PROBLEM TO SOLVE:
Omit all pictures, then retype the data exactly as given.

+++ RECORDS FOR THE TASK +++

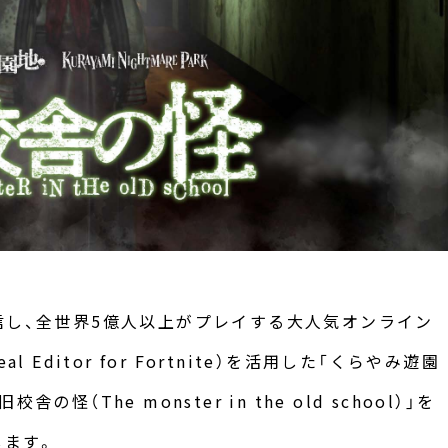
売・配信し、全世界5億人以上がプレイする大人気オンライン
eal Editor for Fortnite）を活用した「くらやみ遊園
（The monster in the old school）」を
します。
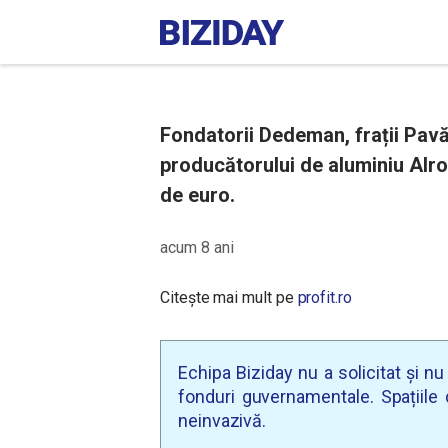
Fondatorii Dedeman, frații Pavă
producătorului de aluminiu Alro
de euro.
acum 8 ani
Citește mai mult pe
profit.ro
Echipa Biziday nu a solicitat și n
fonduri guvernamentale. Spațiile d
neinvazivă.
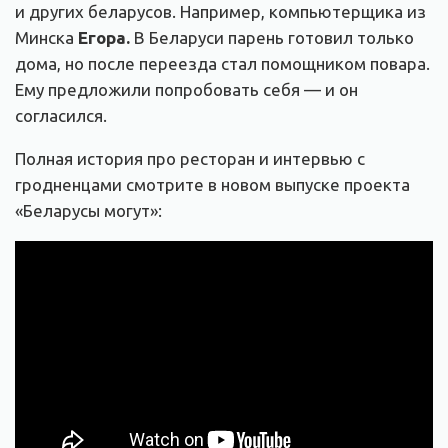
и других беларусов. Например, компьютерщика из
Минска
Егора.
В Беларуси парень готовил только
дома, но после переезда стал помощником повара.
Ему предложили попробовать себя — и он
согласился.
Полная история про ресторан и интервью с
гродненцами смотрите в новом выпуске проекта
«Беларусы могут»:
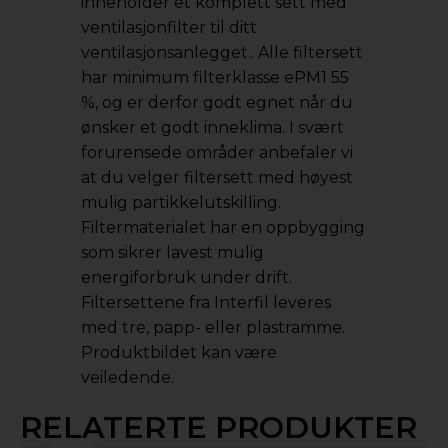
inneholder et komplett sett med
ventilasjonfilter til ditt
ventilasjonsanlegget.. Alle filtersett
har minimum filterklasse ePM1 55
%, og er derfor godt egnet når du
ønsker et godt inneklima. I svært
forurensede områder anbefaler vi
at du velger filtersett med høyest
mulig partikkelutskilling.
Filtermaterialet har en oppbygging
som sikrer lavest mulig
energiforbruk under drift.
Filtersettene fra Interfil leveres
med tre, papp- eller plastramme.
Produktbildet kan være
veiledende.
RELATERTE PRODUKTER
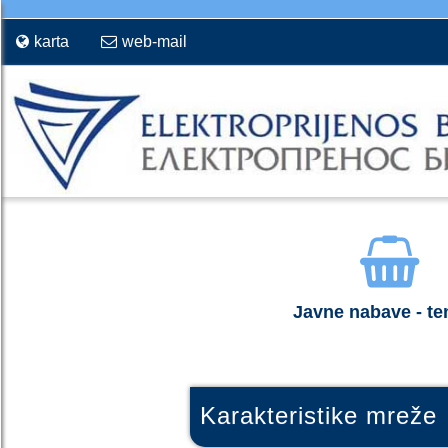
karta
web-mail
Javne nabave - te
Karakteristike mreže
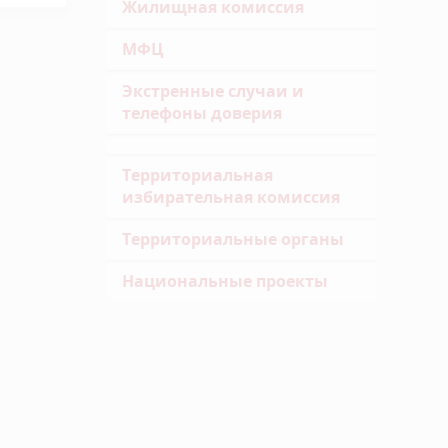
Жилищная комиссия
МФЦ
Экстренные случаи и
телефоны доверия
Территориальная
избирательная комиссия
Территориальные органы
Национальные проекты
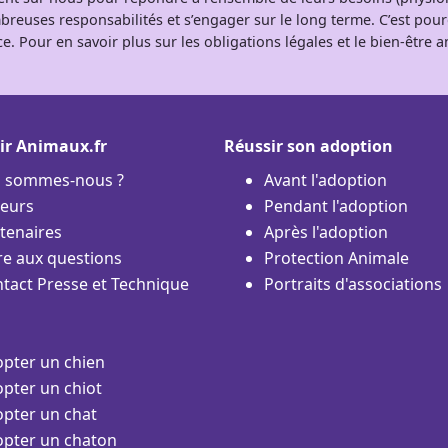
breuses responsabilités et s’engager sur le long terme. C’est pou
e. Pour en savoir plus sur les obligations légales et le bien-être
ir Animaux.fr
Réussir son adoption
i sommes-nous ?
Avant l'adoption
eurs
Pendant l'adoption
tenaires
Après l'adoption
re aux questions
Protection Animale
tact Presse et Technique
Portraits d'associations
pter un chien
pter un chiot
pter un chat
pter un chaton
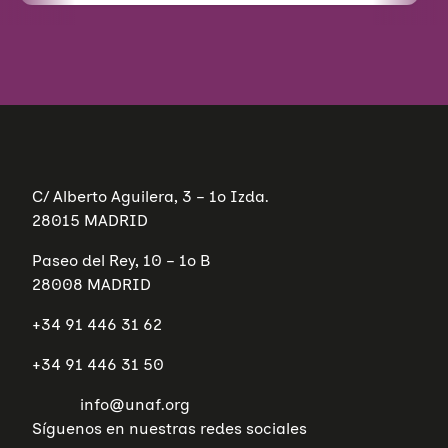
C/ Alberto Aguilera, 3 – 1º Izda.
28015 MADRID
Paseo del Rey, 10 – 1º B
28008 MADRID
+34 91 446 31 62
+34 91 446 31 50
info@unaf.org
Síguenos en nuestras redes sociales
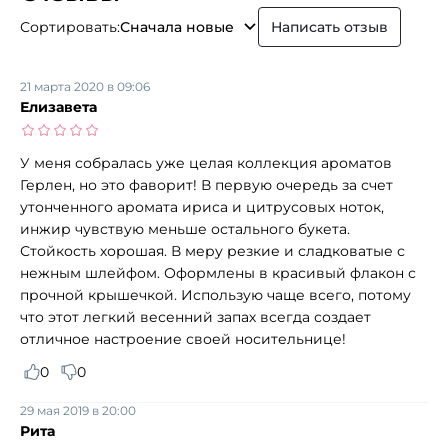
Сортировать:
Сначала новые
Написать отзыв
21 марта 2020 в 09:06
Елизавета
У меня собралась уже целая коллекция ароматов
Герлен, но это фаворит! В первую очередь за счет
утонченного аромата ириса и цитрусовых ноток,
инжир чувствую меньше остального букета.
Стойкость хорошая. В меру резкие и сладковатые с
нежным шлейфом. Оформлены в красивый флакон с
прочной крышечкой. Использую чаще всего, потому
что этот легкий весенний запах всегда создает
отличное настроение своей носительнице!
0
0
29 мая 2019 в 20:00
Рита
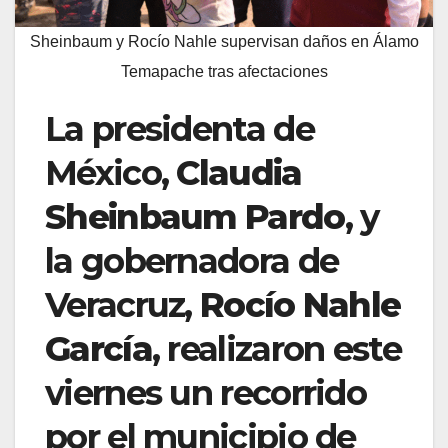
Sheinbaum y Rocío Nahle supervisan daños en Álamo
Temapache tras afectaciones
La presidenta de
México,
Claudia
Sheinbaum Pardo
, y
la gobernadora de
Veracruz,
Rocío Nahle
García
, realizaron este
viernes un recorrido
por el municipio de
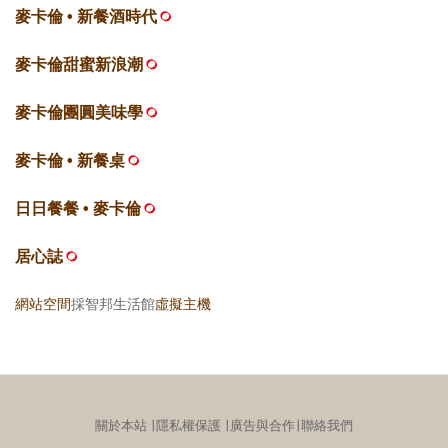
麥卡倫 • 新餐酒時代
麥卡倫甜蜜新浪潮
麥卡倫團圓美味學
麥卡倫 • 新餐桌
日日餐餐 • 麥卡倫
居心誌
網站空間
採智邦生活館
虛擬主機
關於本站
∣
隱私權保護
∣
廣告與合作
∣
聯絡我們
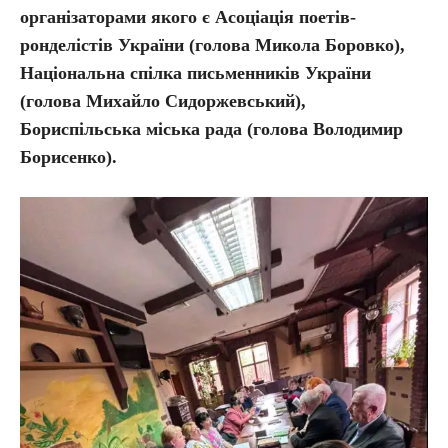
організаторами якого є Асоціація поетів-
ронделістів України (голова Микола Боровко),
Національна спілка письменників України
(голова Михайло Сидоржевський),
Бориспільська міська рада (голова Володимир
Борисенко).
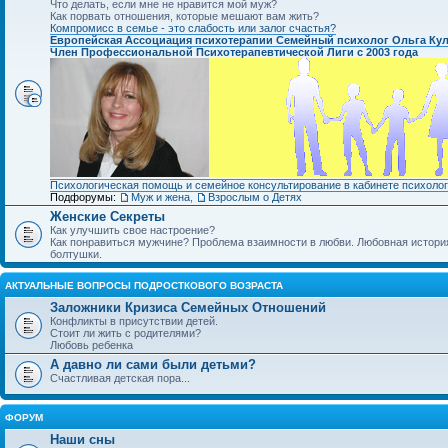
Что делать, если мне не нравится мой муж?
Как порвать отношения, которые мешают вам жить?
Компромисс в семье - это слабость или залог счастья?
Европейская Ассоциация психотерапии Семейный психолог Ольга Ку
Член Профессиональной Психотерапевтической Лиги с 2003 года
Психологическая помощь и семейное консультирование в кабинете психолог
Подфорумы:
Муж и жена
,
Взрослым о Детях
Женские Секреты
Как улучшить свое настроение?
Как понравиться мужчине? Проблема взаимности в любви. Любовная история.
болтушки.
АКТУАЛЬНЫЕ ВОПРОСЫ ПОДРОСТКОВОГО ВОЗРАСТА
Заложники Кризиса Семейных Отношений
Конфликты в присутствии детей.
Стоит ли жить с родителями?
Любовь ребенка
А давно ли сами были детьми?
Счастливая детская пора...
ФОРУМ
Наши сны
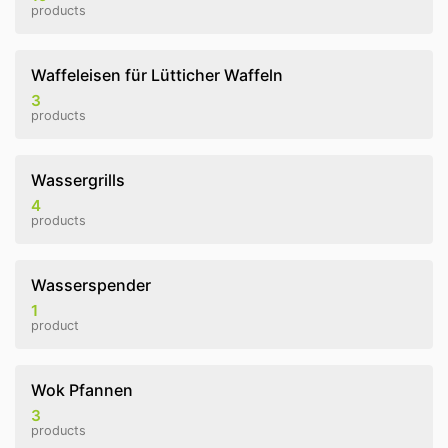
products
Waffeleisen für Lütticher Waffeln
3
products
Wassergrills
4
products
Wasserspender
1
product
Wok Pfannen
3
products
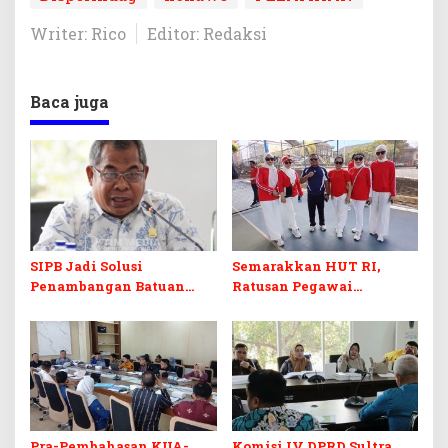
Writer: Rico
Editor: Redaksi
Baca juga
SIPB Jadi Solusi
Semarakkan HUT RI,
Penambangan Batuan
Ratusan Pegawai
Komoditas ex-Golongan C
Sekretariat DPRD Sultra
di Sultra
Ikuti Lomba Bola Gotong
Pra-Pembahasan KUA-
Komisi IV DPRD Sultra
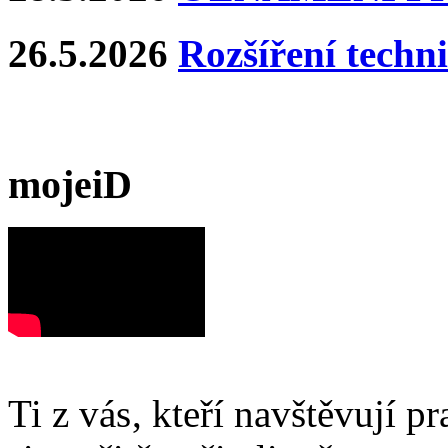
26.5.2026
Rozšíření techn
mojeiD
Ti z vás, kteří navštěvují p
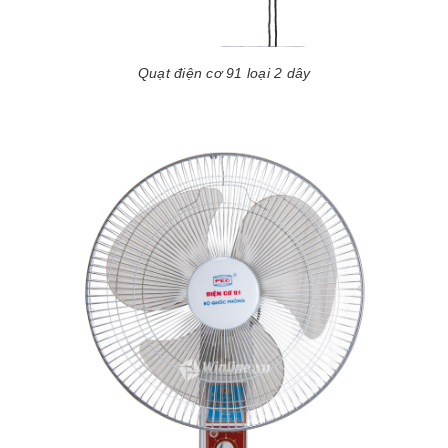
Quạt điện cơ 91 loại 2 dây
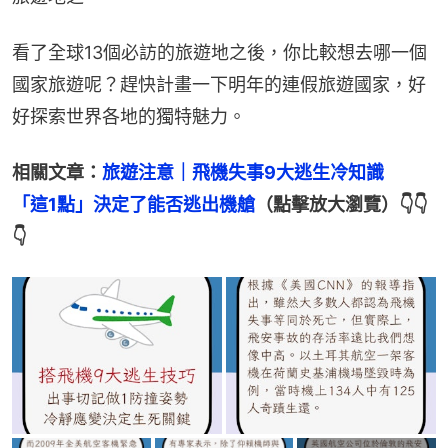
看了全球13個必訪的旅遊地之後，你比較想去哪一個
國家旅遊呢？趕快計畫一下明年的連假旅遊國家，好
好探索世界各地的獨特魅力。
相關文章：
旅遊注意｜飛機失事9大逃生冷知識　
「這1點」決定了能否逃出機艙
（點擊放大瀏覽）👇👇
👇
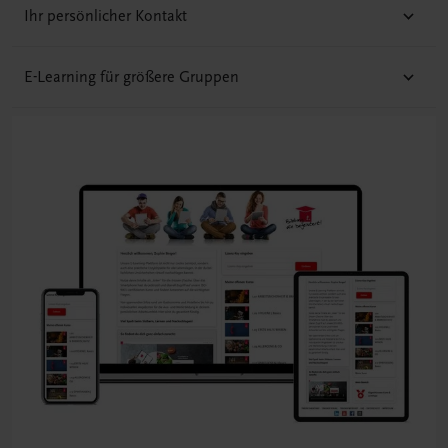
Ihr persönlicher Kontakt
E-Learning für größere Gruppen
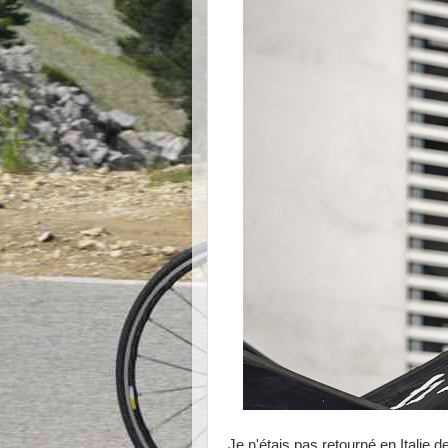
Je n'étais pas retourné en Italie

+++

EXERCISE OUTPUT:
売・配信し、全世界5億人以上がプレイする大人気オンライン
eal Editor for Fortnite）を活用した「くらやみ遊園
（The monster in the old school）」を
します。
Fondatorii Dedeman, frații Pavă
producătorului de aluminiu Alro
de euro.
acum 8 ani
Citește mai mult pe
profit.ro
Echipa Biziday nu a solicitat și n
fonduri guvernamentale. Spațiile d
neinvazivă.
и других беларусов. Например, компьютерщика из
Минска
Егора.
В Беларуси парень готовил только
дома, но после переезда стал помощником повара.
Ему предложили попробовать себя — и он
согласился.
Полная история про ресторан и интервью с
гродненцами смотрите в новом выпуске проекта
«Беларусы могут»:
inneholder et komplett sett med
ventilasjonfilter til ditt
ventilasjonsanlegget.. Alle filtersett
har minimum filterklasse ePM1 55
%, og er derfor godt egnet når du
ønsker et godt inneklima. I svært
forurensede områder anbefaler vi
at du velger filtersett med høyest
mulig partikkelutskilling.
Filtermaterialet har en oppbygging
som sikrer lavest mulig
energiforbruk under drift.
Filtersettene fra Interfil leveres
med tre, papp- eller plastramme.
Produktbildet kan være
veiledende.
RELATERTE PRODUKTER
karta
web-mail
Javne nabave - te
Karakteristike mreže
Жилищная комиссия
МФЦ
Экстренные случаи и
телефоны доверия
Территориальная
избирательная комиссия
Территориальные органы
Национальные проекты
breuses responsabilités et s’engager sur le long terme. C’est pou
e. Pour en savoir plus sur les obligations légales et le bien-être
ir Animaux.fr
Réussir son adoption
i sommes-nous ?
Avant l'adoption
eurs
Pendant l'adoption
tenaires
Après l'adoption
re aux questions
Protection Animale
tact Presse et Technique
Portraits d'associations
pter un chien
pter un chiot
pter un chat
pter un chaton
C/ Alberto Aguilera, 3 – 1º Izda.
28015 MADRID
Paseo del Rey, 10 – 1º B
28008 MADRID
+34 91 446 31 62
+34 91 446 31 50
info@unaf.org
Síguenos en nuestras redes sociales
Сортировать:
Сначала новые
Написать отзыв
21 марта 2020 в 09:06
Елизавета
У меня собралась уже целая коллекция ароматов
Герлен, но это фаворит! В первую очередь за счет
утонченного аромата ириса и цитрусовых ноток,
инжир чувствую меньше остального букета.
Стойкость хорошая. В меру резкие и сладковатые с
нежным шлейфом. Оформлены в красивый флакон с
прочной крышечкой. Использую чаще всего, потому
что этот легкий весенний запах всегда создает
отличное настроение своей носительнице!
0
0
29 мая 2019 в 20:00
Рита
Sheinbaum y Rocío Nahle supervisan daños en Álamo
Temapache tras afectaciones
La presidenta de
México,
Claudia
Sheinbaum Pardo
, y
la gobernadora de
Veracruz,
Rocío Nahle
García
, realizaron este
viernes un recorrido
por el municipio de
麥卡倫 • 新餐酒時代
麥卡倫甜蜜新浪潮
麥卡倫團圓美味學
麥卡倫 • 新餐桌
日日餐餐 • 麥卡倫
居心誌
網站空間
採智邦生活館
虛擬主機
關於本站
∣
隱私權保護
∣
廣告與合作
∣
聯絡我們
організаторами якого є Асоціація поетів-
ронделістів України (голова Микола Боровко),
Національна спілка письменників України
(голова Михайло Сидоржевський),
Бориспільська міська рада (голова Володимир
Борисенко).
Что делать, если мне не нравится мой муж?
Как порвать отношения, которые мешают вам жить?
Компромисс в семье - это слабость или залог счастья?
Европейская Ассоциация психотерапии Семейный психолог Ольга Ку
Член Профессиональной Психотерапевтической Лиги с 2003 года
Психологическая помощь и семейное консультирование в кабинете психолог
Подфорумы:
Муж и жена
,
Взрослым о Детях
Женские Секреты
Как улучшить свое настроение?
Как понравиться мужчине? Проблема взаимности в любви. Любовная история.
болтушки.
АКТУАЛЬНЫЕ ВОПРОСЫ ПОДРОСТКОВОГО ВОЗРАСТА
Заложники Кризиса Семейных Отношений
Конфликты в присутствии детей.
Стоит ли жить с родителями?
Любовь ребенка
А давно ли сами были детьми?
Счастливая детская пора...
ФОРУМ
Наши сны
products
Waffeleisen für Lütticher Waffeln
3
products
Wassergrills
4
products
Wasserspender
1
product
Wok Pfannen
3
products
Writer: Rico
Editor: Redaksi
Baca juga
SIPB Jadi Solusi
Semarakkan HUT RI,
Penambangan Batuan
Ratusan Pegawai
Komoditas ex-Golongan C
Sekretariat DPRD Sultra
di Sultra
Ikuti Lomba Bola Gotong
Pra-Pembahasan KUA-
Komisi IV DPRD Sultra
26.5.2026
Rozšíření techn
mojeiD
Ti z vás, kteří navštěvují p
Quạt điện cơ 91 loại 2 dây
看了全球13個必訪的旅遊地之後，你比較想去哪一個
國家旅遊呢？趕快計畫一下明年的連假旅遊國家，好
好探索世界各地的獨特魅力。
相關文章：
旅遊注意｜飛機失事9大逃生冷知識　
「這1點」決定了能否逃出機艙
（點擊放大瀏覽）👇👇
👇
Ihr persönlicher Kontakt
E-Learning für größere Gruppen
Je n'étais pas retourné en Italie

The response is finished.